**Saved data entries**

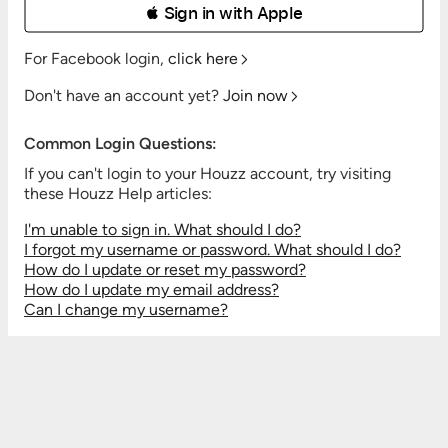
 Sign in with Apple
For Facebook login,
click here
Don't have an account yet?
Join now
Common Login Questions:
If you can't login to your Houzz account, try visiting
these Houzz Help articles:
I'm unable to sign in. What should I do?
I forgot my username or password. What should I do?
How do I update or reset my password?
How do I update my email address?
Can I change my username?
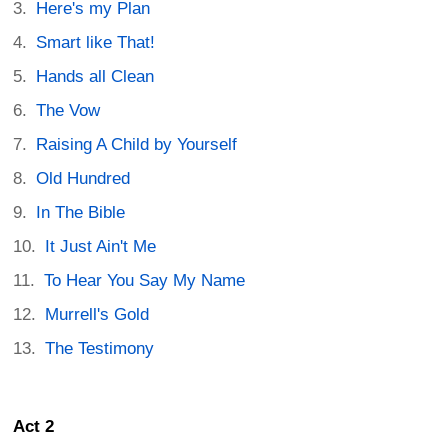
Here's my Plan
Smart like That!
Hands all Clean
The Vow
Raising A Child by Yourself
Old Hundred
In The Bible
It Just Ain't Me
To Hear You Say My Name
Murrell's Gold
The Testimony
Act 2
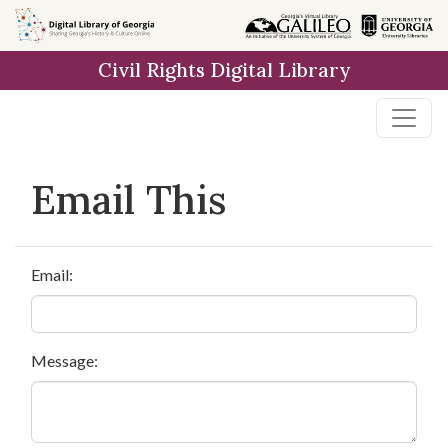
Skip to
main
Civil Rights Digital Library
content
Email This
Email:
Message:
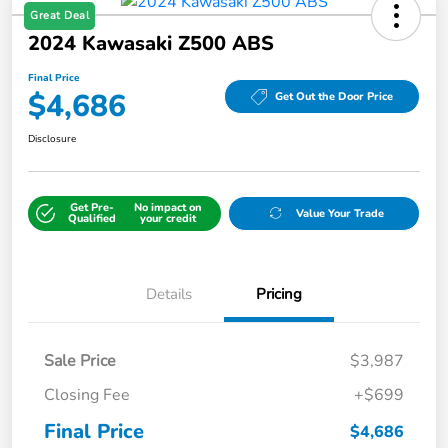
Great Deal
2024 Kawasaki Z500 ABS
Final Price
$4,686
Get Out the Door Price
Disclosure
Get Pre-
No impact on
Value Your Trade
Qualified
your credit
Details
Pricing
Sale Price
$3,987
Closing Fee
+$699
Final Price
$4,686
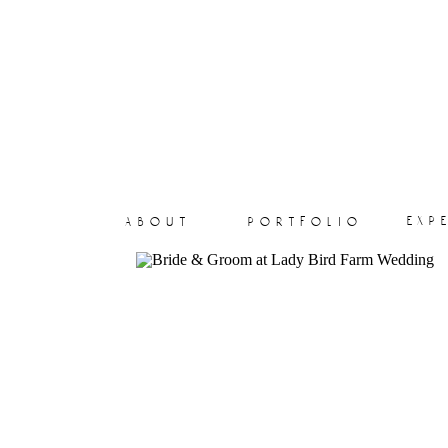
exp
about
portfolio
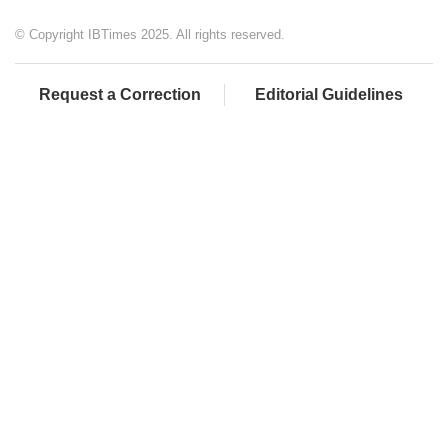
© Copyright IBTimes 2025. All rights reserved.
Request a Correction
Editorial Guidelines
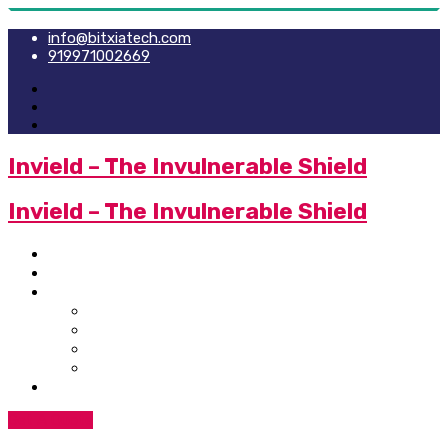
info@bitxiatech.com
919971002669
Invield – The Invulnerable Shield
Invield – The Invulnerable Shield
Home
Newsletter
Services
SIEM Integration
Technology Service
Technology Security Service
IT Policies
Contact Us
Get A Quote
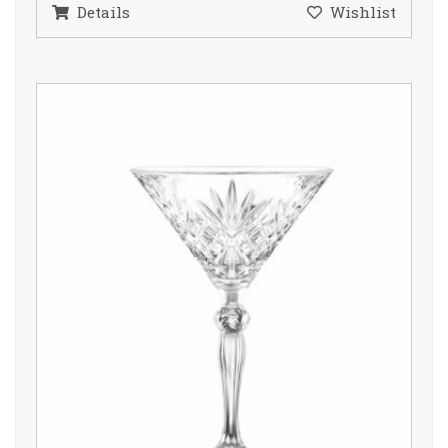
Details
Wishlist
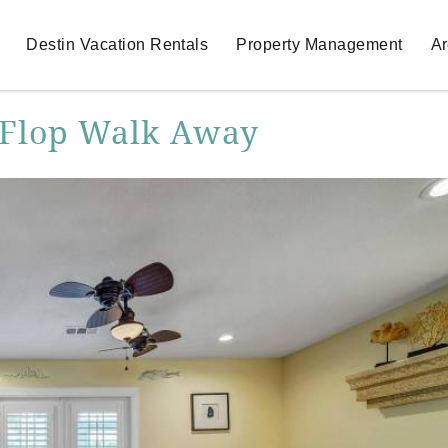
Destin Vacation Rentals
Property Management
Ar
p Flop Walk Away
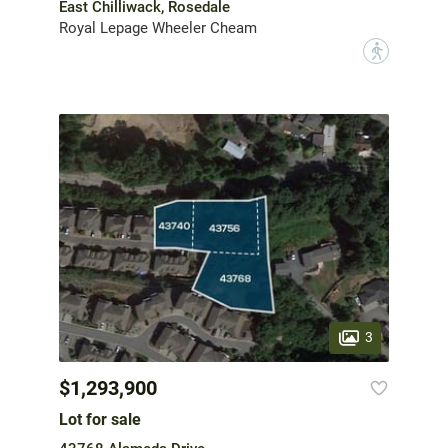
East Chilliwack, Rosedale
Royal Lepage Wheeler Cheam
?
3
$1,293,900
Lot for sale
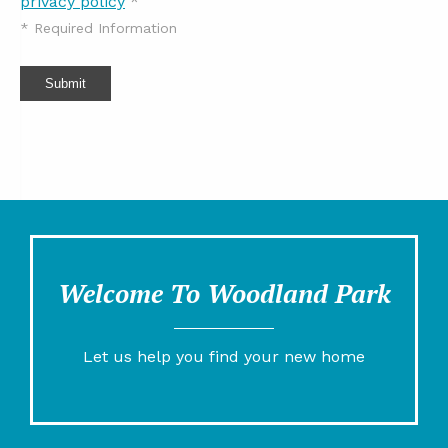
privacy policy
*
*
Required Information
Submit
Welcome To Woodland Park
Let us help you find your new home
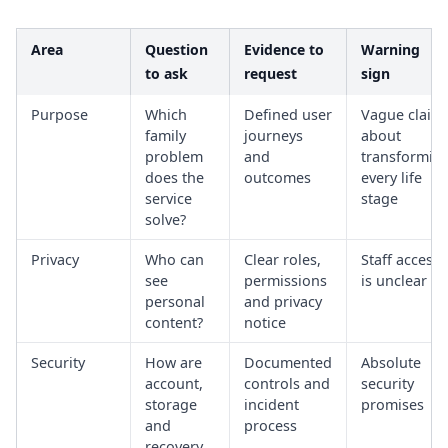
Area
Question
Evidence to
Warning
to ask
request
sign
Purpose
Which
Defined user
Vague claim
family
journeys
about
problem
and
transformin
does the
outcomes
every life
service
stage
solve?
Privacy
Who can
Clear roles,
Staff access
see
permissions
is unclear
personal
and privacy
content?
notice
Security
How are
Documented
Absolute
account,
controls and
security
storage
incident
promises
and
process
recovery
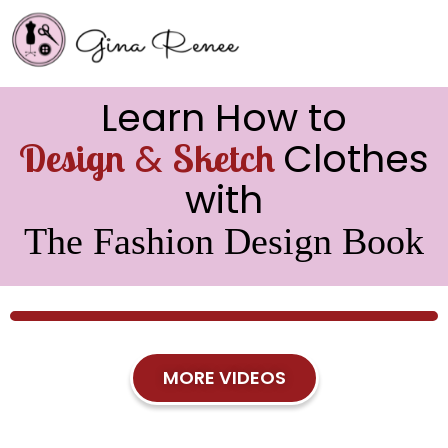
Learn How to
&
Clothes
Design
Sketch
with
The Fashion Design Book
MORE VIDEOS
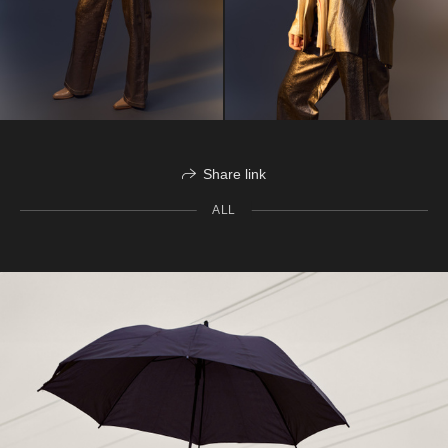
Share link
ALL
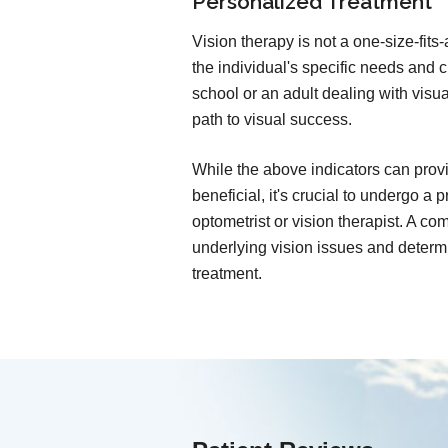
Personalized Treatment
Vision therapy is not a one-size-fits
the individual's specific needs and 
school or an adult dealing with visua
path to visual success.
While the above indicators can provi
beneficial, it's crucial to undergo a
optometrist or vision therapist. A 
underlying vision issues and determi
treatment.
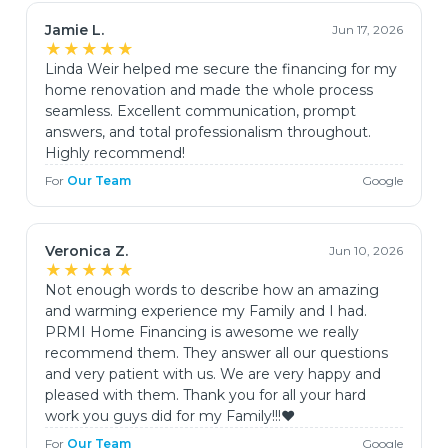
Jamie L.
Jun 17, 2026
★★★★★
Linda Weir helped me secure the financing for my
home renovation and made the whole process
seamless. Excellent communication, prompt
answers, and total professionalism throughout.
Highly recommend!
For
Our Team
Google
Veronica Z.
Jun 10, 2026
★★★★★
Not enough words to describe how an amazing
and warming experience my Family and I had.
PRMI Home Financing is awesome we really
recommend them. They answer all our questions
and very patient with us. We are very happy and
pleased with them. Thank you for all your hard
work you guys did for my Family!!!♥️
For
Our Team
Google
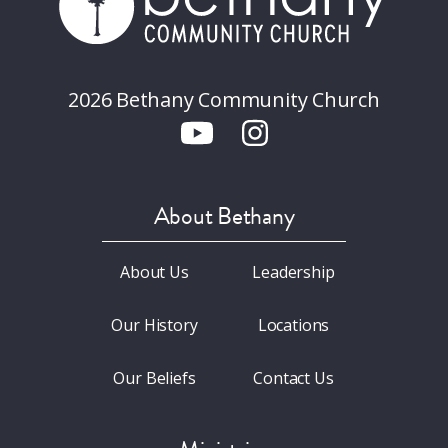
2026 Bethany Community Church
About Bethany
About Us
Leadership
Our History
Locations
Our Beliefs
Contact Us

**WORK TO BE COMPLETED**
Reproduce the data above line for line, excluding every picture.

**TASK RESULT**
 Sign in with Apple
For Facebook login,
click here
Don't have an account yet?
Join now
Common Login Questions:
If you can't login to your Houzz account, try visiting
these Houzz Help articles:
I'm unable to sign in. What should I do?
I forgot my username or password. What should I do?
How do I update or reset my password?
How do I update my email address?
Can I change my username?
Here's my Plan
Smart like That!
Hands all Clean
The Vow
Raising A Child by Yourself
Old Hundred
In The Bible
It Just Ain't Me
To Hear You Say My Name
Murrell's Gold
The Testimony
Act 2
Skip to
main
Civil Rights Digital Library
content
Email This
Email:
Message:
Great Deal
2024 Kawasaki Z500 ABS
Final Price
$4,686
Get Out the Door Price
Disclosure
Get Pre-
No impact on
Value Your Trade
Qualified
your credit
Details
Pricing
Sale Price
$3,987
Closing Fee
+$699
Final Price
$4,686
exp
about
portfolio
© Copyright IBTimes 2025. All rights reserved.
Request a Correction
Editorial Guidelines
info@bitxiatech.com
919971002669
Invield – The Invulnerable Shield
Invield – The Invulnerable Shield
Home
Newsletter
Services
SIEM Integration
Technology Service
Technology Security Service
IT Policies
Contact Us
Get A Quote
Details
Wishlist
Destin Vacation Rentals
Property Management
Ar
p Flop Walk Away
East Chilliwack, Rosedale
Royal Lepage Wheeler Cheam
?
3
$1,293,900
Lot for sale
privacy policy
*
*
Required Information
Submit
Welcome To Woodland Park
Let us help you find your new home
Area
Question
Evidence to
Warning
to ask
request
sign
Purpose
Which
Defined user
Vague claim
family
journeys
about
problem
and
transformin
does the
outcomes
every life
service
stage
solve?
Privacy
Who can
Clear roles,
Staff access
see
permissions
is unclear
personal
and privacy
content?
notice
Security
How are
Documented
Absolute
account,
controls and
security
storage
incident
promises
and
process
recovery
Learn How to
&
Clothes
Design
Sketch
with
The Fashion Design Book
MORE VIDEOS
Share link
ALL
Personalized Treatment
Vision therapy is not a one-size-fits
the individual's specific needs and 
school or an adult dealing with visua
path to visual success.
While the above indicators can provi
beneficial, it's crucial to undergo a
optometrist or vision therapist. A 
underlying vision issues and determi
treatment.
Jamie L.
Jun 17, 2026
★★★★★
Linda Weir helped me secure the financing for my
home renovation and made the whole process
seamless. Excellent communication, prompt
answers, and total professionalism throughout.
Highly recommend!
For
Our Team
Google
Veronica Z.
Jun 10, 2026
★★★★★
Not enough words to describe how an amazing
and warming experience my Family and I had.
PRMI Home Financing is awesome we really
recommend them. They answer all our questions
and very patient with us. We are very happy and
pleased with them. Thank you for all your hard
work you guys did for my Family!!!♥️
For
Our Team
Google
2026 Bethany Community Church
About Bethany
About Us
Leadership
Our History
Locations
Our Beliefs
Contact Us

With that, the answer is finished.